You'd think packaging-company stocks would be going nuts given the amount of e-commerce in this country. Somebody has to make all of those boxes, air pillows and packing peanuts, right?
It's true that FedEx (FDX) and UPS (UPS) have certainty benefited from e-commerce the last five or six years. But what about everybody else?
Well, while IBIS World Research says that the cardboard box-and-container industry is a $62 billion business that employs over 130,000 people in America alone, U.S. Corrugated -- the largest box maker -- is privately held.

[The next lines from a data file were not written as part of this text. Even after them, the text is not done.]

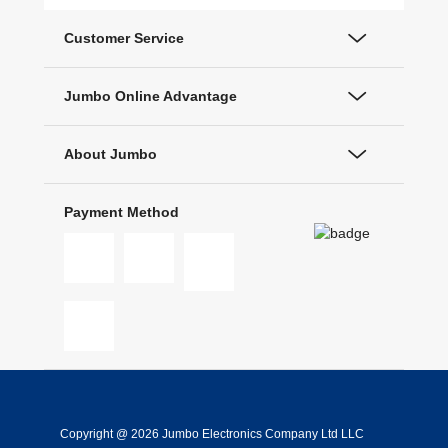
Customer Service
Jumbo Online Advantage
About Jumbo
Payment Method
Copyright @ 2026 Jumbo Electronics Company Ltd LLC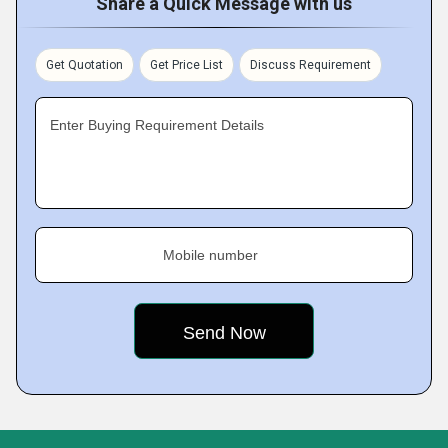
Share a Quick Message with us
Get Quotation
Get Price List
Discuss Requirement
Enter Buying Requirement Details
Mobile number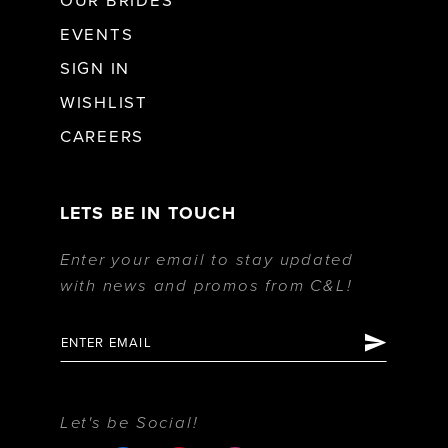
OUR BRIDES
EVENTS
SIGN IN
WISHLIST
CAREERS
LETS BE IN TOUCH
Enter your email to stay updated
with news and promos from C&L!
Let's be Social!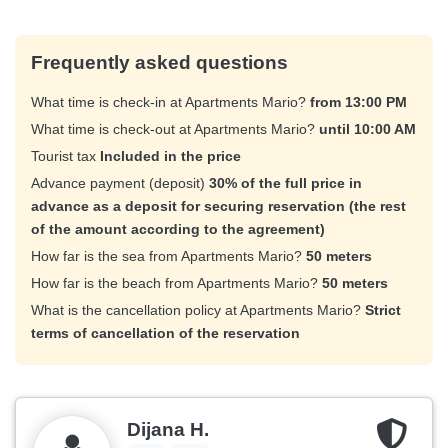
Frequently asked questions
What time is check-in at Apartments Mario?
from 13:00 PM
What time is check-out at Apartments Mario?
until 10:00 AM
Tourist tax
Included in the price
Advance payment (deposit)
30% of the full price in
advance as a deposit for securing reservation (the rest
of the amount according to the agreement)
How far is the sea from Apartments Mario?
50 meters
How far is the beach from Apartments Mario?
50 meters
What is the cancellation policy at Apartments Mario?
Strict
terms of cancellation of the reservation
Dijana H.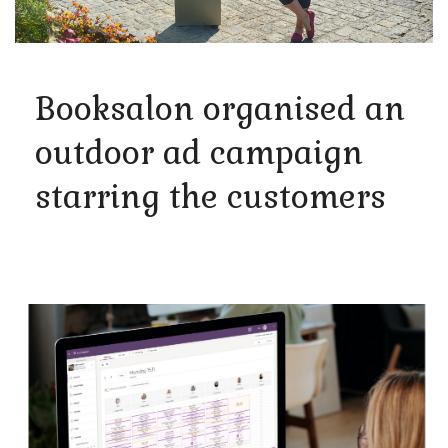
Booksalon organised an
outdoor ad campaign
starring the customers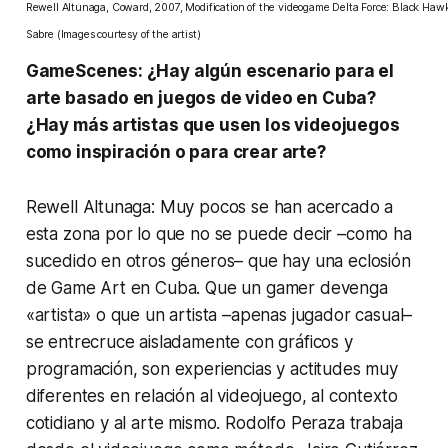
Rewell Altunaga, Coward, 2007, Modification of the videogame
Delta Force: Black Ha
Sabre
(Images courtesy of the artist)
GameScenes: ¿Hay algún escenario para el
arte basado en juegos de video en Cuba?
¿Hay más artistas que usen los videojuegos
como inspiración o para crear arte?
Rewell Altunaga: Muy pocos se han acercado a
esta zona por lo que no se puede decir –como ha
sucedido en otros géneros– que hay una eclosión
de Game Art en Cuba. Que un gamer devenga
«artista» o que un artista –apenas jugador casual–
se entrecruce aisladamente con gráficos y
programación, son experiencias y actitudes muy
diferentes en relación al videojuego, al contexto
cotidiano y al arte mismo.
Rodolfo Peraza
trabaja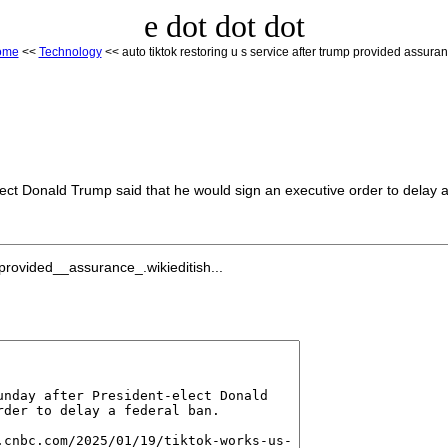
e dot dot dot
ome
<<
Technology
<< auto tiktok restoring u s service after trump provided assura
ect Donald Trump said that he would sign an executive order to delay a
rovided__assurance_.wikieditish...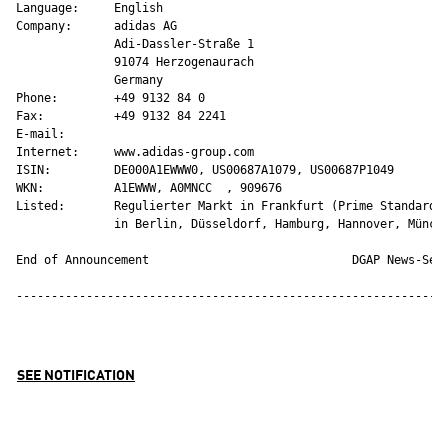
Language:     English

Company:      adidas AG

              Adi-Dassler-Straße 1

              91074 Herzogenaurach

              Germany

Phone:        +49 9132 84 0

Fax:          +49 9132 84 2241

E-mail:       

Internet:     www.adidas-group.com

ISIN:         DE000A1EWWW0, US00687A1079, US00687P1049

WKN:          A1EWWW, A0MNCC  , 909676 

Listed:       Regulierter Markt in Frankfurt (Prime Standard);
              in Berlin, Düsseldorf, Hamburg, Hannover, Münche
End of Announcement                             DGAP News-Serv
--------------------------------------------------------------
SEE NOTIFICATION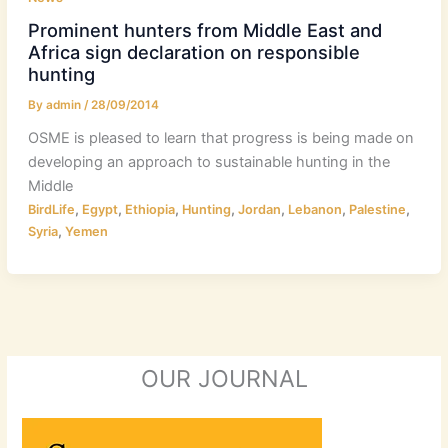
Prominent hunters from Middle East and
Africa sign declaration on responsible
hunting
By
admin
/
28/09/2014
OSME is pleased to learn that progress is being made on
developing an approach to sustainable hunting in the
Middle
,
,
,
,
,
,
,
BirdLife
Egypt
Ethiopia
Hunting
Jordan
Lebanon
Palestine
,
Syria
Yemen
OUR JOURNAL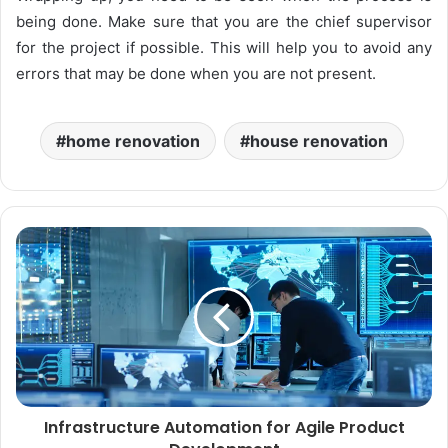
being done. Make sure that you are the chief supervisor
for the project if possible. This will help you to avoid any
errors that may be done when you are not present.
home renovation
house renovation
Infrastructure Automation for Agile Product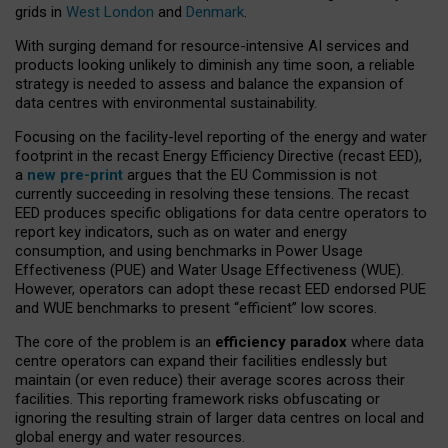
grids in
West London
and
Denmark
.
With surging demand for resource-intensive AI services and
products looking unlikely to diminish any time soon, a reliable
strategy is needed to assess and balance the expansion of
data centres with environmental sustainability.
Focusing on the facility-level reporting of the energy and water
footprint in the recast Energy Efficiency Directive (recast EED),
a
new pre-print
argues that the EU Commission is not
currently succeeding in resolving these tensions. The recast
EED produces specific obligations for data centre operators to
report key indicators, such as on water and energy
consumption, and using benchmarks in Power Usage
Effectiveness (PUE) and Water Usage Effectiveness (WUE).
However, operators can adopt these recast EED endorsed PUE
and WUE benchmarks to present “efficient” low scores.
The core of the problem is an
efficiency paradox
where data
centre operators can expand their facilities endlessly but
maintain (or even reduce) their average scores across their
facilities. This reporting framework risks obfuscating or
ignoring the resulting strain of larger data centres on local and
global energy and water resources.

And because boxes are heavy and bulky, they're unprofitable to transport large distances. So, most boxes used domestically are made locally by more than 2,100 independent outfits scattered throughout America. Corrugated producers generally sell within a 150-mile radius of their plants and compete with other local providers.

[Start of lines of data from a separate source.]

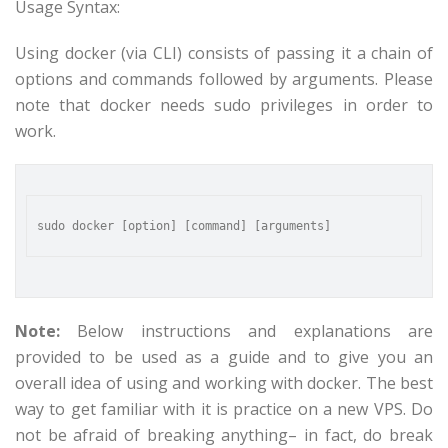
Usage Syntax:
Using docker (via CLI) consists of passing it a chain of
options and commands followed by arguments. Please
note that docker needs sudo privileges in order to
work.
Note:
Below instructions and explanations are
provided to be used as a guide and to give you an
overall idea of using and working with docker. The best
way to get familiar with it is practice on a new VPS. Do
not be afraid of breaking anything– in fact, do break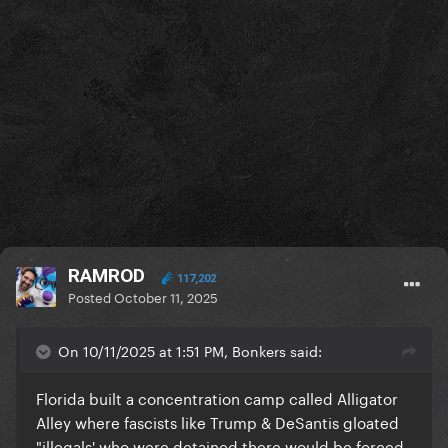
RAMROD
117,202
Posted
October 11, 2025
On 10/11/2025 at 1:51 PM, Bonkers said:
Florida built a concentration camp called Alligator
Alley where fascists like Trump & DeSantis gloated
"illegals' who were detained there would be forced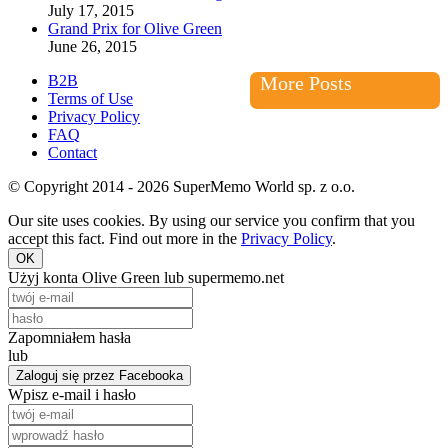
July 17, 2015
Grand Prix for Olive Green
June 26, 2015
B2B
More Posts
Terms of Use
Privacy Policy
FAQ
Contact
© Copyright 2014 - 2026 SuperMemo World sp. z o.o.
Our site uses cookies. By using our service you confirm that you
accept this fact. Find out more in the
Privacy Policy
.
OK
Użyj konta Olive Green lub supermemo.net
Zapomniałem hasła
lub
Zaloguj się przez Facebooka
Wpisz e-mail i hasło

Among public companies, Packaging Corp. of America (PCA) and International Paper (IP) are the two purest stock plays in the cardboard-box industry.
Market watchers generally view IP as the largest publicly traded U.S. corrugated maker, while PCA is North America's fourth-biggest cardboard maker and No. 3 white-paper producer.
But while it sounds like e-commerce would be a big part of the corrugated-box market, it's actually not. Food, beverage and agricultural products actually account for 40% of America's corrugated-box consumption, according to the Fiber Board Association.
In fact, the No. 2 consumer of boxes is paper. That's right -- 21% of our corrugated-box consumption simply goes toward transporting reams of paper around. Retail use represents just 17% of the market.
For investors, the box industry's commodity nature and capacity fluctuations also make playing the sector extremely difficult. The market for containerboard is weak right now, with sluggish box demand, high inventory and new supply holding prices down. The strong U.S. dollar hasn't helped, with export demand slowing to a crawl.
Here's a deeper look at the sector's two public plays:
IP expects to report its latest quarterly results on Oct. 28.
The stock recently bounced higher on the news of a dividend hike and some capacity shutdowns, but analysts expect revenue to fall about 3% for 2015 as a whole to $22.9 billion.
On the plus side, margins are rising thanks to cost controls and declining energy expenses. International Paper's EBIT margins increased from 8.2% in 2012 to 10.7% in 2014, and they're expected to hit 12% by 2016's end.
Analysts expect Packaging Corp.'s revenues to rise less than 1% in 2015 and around 2% next year.
PKG acquired Boise Inc. in 2013, and it's continuing to benefit from that merger. The deal boosted PKG's linerboard capacity by 40%, while post-merger expense reductions are providing a tailwind to PKG's results. So are weak commodity costs and a decline in energy costs.
The Bottom Line
While both stocks are off of recent lows, I'd be afraid to buy either one right now.
Many investors see both companies as value plays, but I'm personally avoiding them. Sluggish demand and virtually no revenue growth make the box business frightening to me.